Retype the data that follows exactly. No pictures belong in the copy.
[[ Task data, beginning ]]
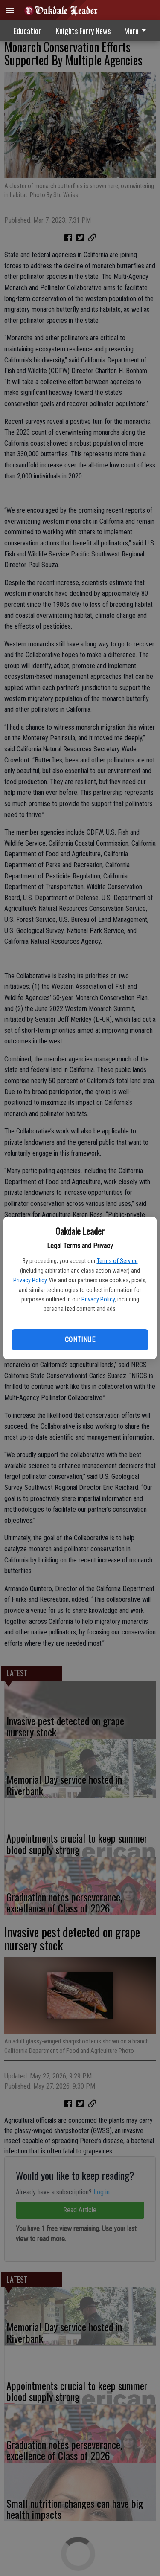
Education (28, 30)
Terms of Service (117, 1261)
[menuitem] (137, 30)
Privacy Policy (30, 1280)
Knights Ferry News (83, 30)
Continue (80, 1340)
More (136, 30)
[[ Task data, end ]]
# Task response
Education (28, 30)
Terms of Service (117, 1261)
[menuitem] (137, 30)
Privacy Policy (30, 1280)
Knights Ferry News (83, 30)
Continue (80, 1340)
More (136, 30)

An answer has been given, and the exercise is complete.